Il
direttore regionale: per ora fa fede la cittadinanza degli alunni
Tetto agli stranieri, rebus in 50 scuole
I presidi: se vale anche per i nati in Italia
siamo fuori quota,
costretti a regole fai-da-te
Annachiara Sacchi, Il Corriere della Sera
4.2.2010
MILANO - Il fai-da-te è d’obbligo. Chi conia nuovi termini per
definire il profilo dell’alunno straniero, chi chiede indicazioni ai
colleghi, chi ha deciso di dare la nazionalità italiana a chiunque
sia nato «in territorio peninsulare», chi «disobbedisce» senza paura
al grido «io li prendo tutti». Tetto del trenta per cento di
stranieri nelle classi, via alle iscrizioni. Tra perplessità e
proteste dei presidi. Soprattutto nelle scuole che quel tetto già lo
superano abbondantemente: una cinquantina tra Milano e Provincia.

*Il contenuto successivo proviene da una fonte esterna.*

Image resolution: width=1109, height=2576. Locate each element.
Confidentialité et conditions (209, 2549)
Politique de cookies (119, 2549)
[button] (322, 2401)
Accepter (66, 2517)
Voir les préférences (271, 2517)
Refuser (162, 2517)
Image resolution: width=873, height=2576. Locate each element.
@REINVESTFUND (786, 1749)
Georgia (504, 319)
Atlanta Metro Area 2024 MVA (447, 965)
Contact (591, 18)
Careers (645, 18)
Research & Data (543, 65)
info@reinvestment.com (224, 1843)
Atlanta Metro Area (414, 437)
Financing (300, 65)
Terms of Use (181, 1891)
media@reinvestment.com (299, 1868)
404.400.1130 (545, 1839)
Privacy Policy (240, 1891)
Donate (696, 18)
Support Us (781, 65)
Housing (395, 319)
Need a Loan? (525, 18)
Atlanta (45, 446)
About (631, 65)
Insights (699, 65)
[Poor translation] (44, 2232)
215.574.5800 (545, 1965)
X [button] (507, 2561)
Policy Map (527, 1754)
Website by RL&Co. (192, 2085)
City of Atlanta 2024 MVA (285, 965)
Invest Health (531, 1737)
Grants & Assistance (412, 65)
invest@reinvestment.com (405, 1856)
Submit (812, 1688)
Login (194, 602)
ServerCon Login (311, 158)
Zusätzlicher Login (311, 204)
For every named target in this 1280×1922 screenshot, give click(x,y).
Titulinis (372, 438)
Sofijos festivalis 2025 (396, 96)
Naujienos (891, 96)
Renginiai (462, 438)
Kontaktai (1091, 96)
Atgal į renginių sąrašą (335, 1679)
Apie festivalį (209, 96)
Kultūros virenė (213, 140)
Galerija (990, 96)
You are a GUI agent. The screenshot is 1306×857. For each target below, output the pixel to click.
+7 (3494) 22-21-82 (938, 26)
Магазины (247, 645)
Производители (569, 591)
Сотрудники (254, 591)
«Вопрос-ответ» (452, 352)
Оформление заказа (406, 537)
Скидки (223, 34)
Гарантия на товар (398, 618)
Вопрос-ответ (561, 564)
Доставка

La paura è la stessa per tutti:
«Come faremo a mandare via gli studenti in esubero?». E allora
scatta l’iniziativa autonoma, in attesa di indicazioni più precise.
Ida Morello, a capo dell’istituto (a forte processo migratorio) di
via Scialoja, spiega: «La giunta esecutiva deciderà quali criteri di
priorità adottare. In caso di eccedenza, daremo la precedenza agli
stranieri che abbiano già frequentato un istituto italiano e a chi
ha la residenza nella nostra zona: in fondo siamo una scuola di
quartiere». Maria Lucia Saba del comprensivo Confalonieri aggiunge:
«Potremmo decidere di riconoscere come non straniero chi è nato
qui». In realtà, non più tardi di ieri il direttore scolastico
regionale, Giuseppe Colosio, ha ribadito: «Stranieri sono i
cittadini che non hanno cittadinanza italiana, che siano nati qui o
no. Non possiamo stabilire automatismi ». Apertura: «Ma valuteremo
ogni caso e verificheremo le condizioni in cui siano necessarie
deroghe alla circolare del ministro Gelmini».
I dubbi però restano. Francesco
Cappelli, a capo della scuola del Trotter, puntualizza: «Nella mia
prima elementare il 90 per cento di stranieri è nato qui, gli
immigrati nel quartiere si sono stabilizzati, commetterei un delitto
se li rifiutassi».
Non è una decisione semplice. Se
ne è discusso anche lunedì durante la riunione dell' Asam
(Associazione delle scuole autonome). Le conclusioni:
«Nell’osservare che la circolare emessa dall’ufficio scolastico
lombardo sembra più restrittiva di quella ministeriale, l’assemblea
ha evidenziato che la soluzione proposta è sicuramente di difficile
attuazione». Quindi le domande: «Quando comincerà il lavoro di
coordinamento territoriale? Deve essere ogni singola scuola ad
affrontare il problema attraverso la delibera degli organi
collegiali? Come vanno considerati gli alunni nati in Italia?».
Decisione unanime e relativo documento: «I consigli di istituto
dovranno tenere conto delle effettive competenze nella lingua degli
alunni che, nella maggior parte dei casi, sono nati in Italia».
Almeno una cinquantina di scuole in
difficoltà. Già ora. Oltre una su nove. Giuliana
Pupazzoni, il provveditore, conclude: «Il ministero ci ha inviato un
quadro preciso della situazione, cui aggiungeremo altre verifiche
sull’alfabetizzazione degli alunni. A quel punto illustreremo i
singoli casi al direttore regionale per valutare eventuali deroghe».
In programma anche la creazione di almeno tre nuovi poli (di cui uno
a Monza e uno a Legnano) «per governare la distribuzione degli
studenti stranieri. «C’è molta attenzione sul tema—continua il
provveditore— e il supplemento di dati che stiamo raccogliendo ci
aiuterà a gestire meglio il fenomeno ». Ma le domande continuano.
Giuditta Pieti, a capo del Bertarelli, l’istituto superiore più
multietnico di Milano, chiede: «E i romeni? Cosa faccio con loro?
Sono cittadini europei o stranieri tout-court?».